As Sarah prepares to facilitate her father’s arrest, she fixes his wound and Gary Cole tells her that he’s convinced that she and Chuck the Schnook are an actual couple. Happy with the man he thinks his daughter’s chosen for a mate (or a con partner), he tells her that she chose “the right schnook.” She asks her father to go get her some rocky road ice cream as she notices the time for his arrest draws near. He runs into Chuck on his way out of the hotel and expresses similar platitudes to the schnook. As the police cars arrive, Sarah comes out to tell the cops that she doesn’t know where her father went, and he slips away, effectively evading arrest under the Intersect’s nose.

Nothing says I Love You quite like a father-daughter con.

Nothing says 'I Love You' quite like a father-daughter con.

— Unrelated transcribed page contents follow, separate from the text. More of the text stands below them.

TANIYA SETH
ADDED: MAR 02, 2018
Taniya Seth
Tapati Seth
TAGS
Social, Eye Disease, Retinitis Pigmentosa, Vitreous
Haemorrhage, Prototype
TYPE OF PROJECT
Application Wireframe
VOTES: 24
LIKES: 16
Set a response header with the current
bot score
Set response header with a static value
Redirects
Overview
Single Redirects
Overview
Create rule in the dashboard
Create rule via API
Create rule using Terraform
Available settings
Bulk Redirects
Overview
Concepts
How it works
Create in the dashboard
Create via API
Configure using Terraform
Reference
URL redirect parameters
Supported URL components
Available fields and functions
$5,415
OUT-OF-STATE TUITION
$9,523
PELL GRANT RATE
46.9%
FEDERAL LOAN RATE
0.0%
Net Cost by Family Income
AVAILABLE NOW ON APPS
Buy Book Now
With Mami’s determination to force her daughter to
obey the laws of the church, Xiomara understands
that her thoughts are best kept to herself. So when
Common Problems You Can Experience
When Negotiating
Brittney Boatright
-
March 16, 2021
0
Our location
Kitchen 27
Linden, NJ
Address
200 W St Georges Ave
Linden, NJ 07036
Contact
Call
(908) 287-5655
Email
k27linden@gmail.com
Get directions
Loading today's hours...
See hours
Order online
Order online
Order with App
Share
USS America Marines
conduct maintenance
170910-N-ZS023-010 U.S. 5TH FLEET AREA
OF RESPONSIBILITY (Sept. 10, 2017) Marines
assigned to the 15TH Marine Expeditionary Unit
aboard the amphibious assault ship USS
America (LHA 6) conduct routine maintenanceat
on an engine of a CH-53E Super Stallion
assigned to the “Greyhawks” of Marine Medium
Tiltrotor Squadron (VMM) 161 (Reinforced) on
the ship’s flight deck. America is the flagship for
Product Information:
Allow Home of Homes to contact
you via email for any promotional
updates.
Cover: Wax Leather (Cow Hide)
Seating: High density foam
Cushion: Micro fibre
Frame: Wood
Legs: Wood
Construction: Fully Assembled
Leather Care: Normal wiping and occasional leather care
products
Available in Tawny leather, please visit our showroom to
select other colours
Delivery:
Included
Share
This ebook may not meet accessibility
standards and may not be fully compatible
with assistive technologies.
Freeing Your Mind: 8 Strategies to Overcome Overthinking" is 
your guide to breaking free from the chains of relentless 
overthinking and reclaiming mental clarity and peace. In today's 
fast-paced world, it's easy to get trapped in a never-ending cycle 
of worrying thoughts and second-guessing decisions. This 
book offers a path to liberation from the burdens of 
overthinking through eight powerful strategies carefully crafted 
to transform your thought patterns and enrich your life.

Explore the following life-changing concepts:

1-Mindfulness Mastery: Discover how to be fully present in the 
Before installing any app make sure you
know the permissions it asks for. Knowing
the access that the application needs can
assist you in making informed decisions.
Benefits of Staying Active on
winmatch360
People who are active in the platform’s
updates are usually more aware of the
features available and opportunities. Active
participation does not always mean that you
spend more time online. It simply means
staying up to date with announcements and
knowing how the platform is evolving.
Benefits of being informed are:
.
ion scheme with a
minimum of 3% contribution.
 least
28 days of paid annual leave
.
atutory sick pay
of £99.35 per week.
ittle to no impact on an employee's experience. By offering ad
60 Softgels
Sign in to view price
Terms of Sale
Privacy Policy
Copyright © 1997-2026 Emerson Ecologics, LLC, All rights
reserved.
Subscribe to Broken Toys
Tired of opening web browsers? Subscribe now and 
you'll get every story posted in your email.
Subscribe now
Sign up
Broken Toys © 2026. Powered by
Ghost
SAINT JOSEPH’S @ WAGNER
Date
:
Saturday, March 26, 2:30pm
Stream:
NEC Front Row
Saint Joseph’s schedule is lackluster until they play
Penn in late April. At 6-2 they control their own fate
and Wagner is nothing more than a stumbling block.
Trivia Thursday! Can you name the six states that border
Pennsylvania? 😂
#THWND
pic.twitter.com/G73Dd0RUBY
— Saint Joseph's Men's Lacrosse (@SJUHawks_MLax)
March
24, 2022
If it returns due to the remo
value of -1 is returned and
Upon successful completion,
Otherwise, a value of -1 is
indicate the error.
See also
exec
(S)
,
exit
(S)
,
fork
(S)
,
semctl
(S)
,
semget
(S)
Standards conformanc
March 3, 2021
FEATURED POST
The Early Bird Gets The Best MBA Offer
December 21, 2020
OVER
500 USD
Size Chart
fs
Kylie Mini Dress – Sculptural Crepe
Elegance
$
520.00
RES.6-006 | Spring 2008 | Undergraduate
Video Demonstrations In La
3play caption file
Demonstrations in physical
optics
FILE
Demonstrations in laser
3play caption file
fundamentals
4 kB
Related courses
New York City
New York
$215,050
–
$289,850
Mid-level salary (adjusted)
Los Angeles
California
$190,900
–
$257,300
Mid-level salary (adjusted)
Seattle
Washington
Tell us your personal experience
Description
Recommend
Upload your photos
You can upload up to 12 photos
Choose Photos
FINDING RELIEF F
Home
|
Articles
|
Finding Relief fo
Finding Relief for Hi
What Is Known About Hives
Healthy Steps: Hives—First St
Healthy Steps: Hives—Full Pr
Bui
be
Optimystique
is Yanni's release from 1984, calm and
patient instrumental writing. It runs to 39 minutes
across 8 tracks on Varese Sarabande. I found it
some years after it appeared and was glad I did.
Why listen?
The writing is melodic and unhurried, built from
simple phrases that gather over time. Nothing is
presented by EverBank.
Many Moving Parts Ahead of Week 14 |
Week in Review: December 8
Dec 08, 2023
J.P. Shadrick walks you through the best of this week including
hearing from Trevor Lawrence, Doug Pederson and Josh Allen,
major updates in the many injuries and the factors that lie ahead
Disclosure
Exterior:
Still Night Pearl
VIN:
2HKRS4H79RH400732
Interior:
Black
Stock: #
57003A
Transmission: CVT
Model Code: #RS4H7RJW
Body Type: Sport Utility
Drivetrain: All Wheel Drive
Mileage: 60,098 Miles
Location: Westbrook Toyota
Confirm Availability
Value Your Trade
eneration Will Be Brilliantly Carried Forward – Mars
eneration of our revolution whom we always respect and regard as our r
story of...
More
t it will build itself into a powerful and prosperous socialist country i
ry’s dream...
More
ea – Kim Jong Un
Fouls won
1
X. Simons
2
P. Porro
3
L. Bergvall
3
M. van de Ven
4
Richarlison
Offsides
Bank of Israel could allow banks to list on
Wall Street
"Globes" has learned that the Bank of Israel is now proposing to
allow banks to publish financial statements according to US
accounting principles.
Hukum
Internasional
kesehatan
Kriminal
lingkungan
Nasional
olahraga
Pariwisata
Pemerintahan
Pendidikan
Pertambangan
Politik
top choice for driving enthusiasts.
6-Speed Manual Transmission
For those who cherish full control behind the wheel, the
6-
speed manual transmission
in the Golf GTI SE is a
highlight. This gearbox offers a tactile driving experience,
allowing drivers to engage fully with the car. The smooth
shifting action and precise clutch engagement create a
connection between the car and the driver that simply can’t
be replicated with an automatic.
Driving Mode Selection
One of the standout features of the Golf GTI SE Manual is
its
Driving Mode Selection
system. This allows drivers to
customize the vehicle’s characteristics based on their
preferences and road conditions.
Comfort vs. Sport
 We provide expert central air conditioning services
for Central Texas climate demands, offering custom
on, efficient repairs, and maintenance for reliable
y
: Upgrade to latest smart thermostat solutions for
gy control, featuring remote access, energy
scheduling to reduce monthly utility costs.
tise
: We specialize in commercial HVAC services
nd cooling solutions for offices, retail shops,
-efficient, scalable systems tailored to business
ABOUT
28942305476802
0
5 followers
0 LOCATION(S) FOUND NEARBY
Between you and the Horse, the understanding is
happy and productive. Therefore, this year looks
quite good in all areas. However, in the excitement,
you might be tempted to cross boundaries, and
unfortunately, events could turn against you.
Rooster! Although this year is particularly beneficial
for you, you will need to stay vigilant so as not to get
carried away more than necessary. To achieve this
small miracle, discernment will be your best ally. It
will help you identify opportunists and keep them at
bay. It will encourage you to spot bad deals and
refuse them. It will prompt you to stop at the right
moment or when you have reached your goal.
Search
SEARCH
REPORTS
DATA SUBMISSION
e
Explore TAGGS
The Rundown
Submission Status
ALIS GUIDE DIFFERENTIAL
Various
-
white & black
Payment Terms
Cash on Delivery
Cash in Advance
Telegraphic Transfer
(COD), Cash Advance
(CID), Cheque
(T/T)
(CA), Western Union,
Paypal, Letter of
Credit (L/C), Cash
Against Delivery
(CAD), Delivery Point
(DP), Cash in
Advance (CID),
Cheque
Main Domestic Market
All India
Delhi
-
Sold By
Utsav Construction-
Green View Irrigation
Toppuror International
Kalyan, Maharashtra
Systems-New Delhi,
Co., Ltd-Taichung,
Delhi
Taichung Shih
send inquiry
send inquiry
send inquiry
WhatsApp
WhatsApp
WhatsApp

I liked this episode, although it certainly wasn’t as funny as a normal Chuck episode. In fact, it was hardly a normal Chuck episode at all, focusing on the work of grifters instead of the work of spies. Overall, it seemed a little out of place, but it was a nice change of pace and, most importantly, a really good character study for Sarah. That’s one thing I can definitely give Josh Schwartz and his writers major props for this season: they’ve worked really hard to keep growing their characters, never sacrificing them and their actual motivations for the sake of plot contrivances, which is more than I can say for the NBC show that directly follows this one.

The Husband:

Gary Cole has had a long, strange career. Let’s just put this into perspective. 15 years ago, he starred in The Brady Bunch Movie, followed three years later by a very goofy, sleazy supporting role in Office Space.

Now, he stars as a sly grifter this week on Chuck, as a terrifying and abusive policeman husband on Desperate Housewives last season and starred on a bounty hunter show on TNT called Wanted a couple years ago.

In between, he found the time to voice the lead character in Adult Swim’s Harvey Birdman: Attorney At Law.

So I say, what the hell? It’s madness, I says!

Added Note: If you watch the episode on Hulu.com, you can see a friend of my sister, Mary Howard, as an extra, dressed in a gray sweater, at one of the Buy More scenes. The timestamp is 19.26.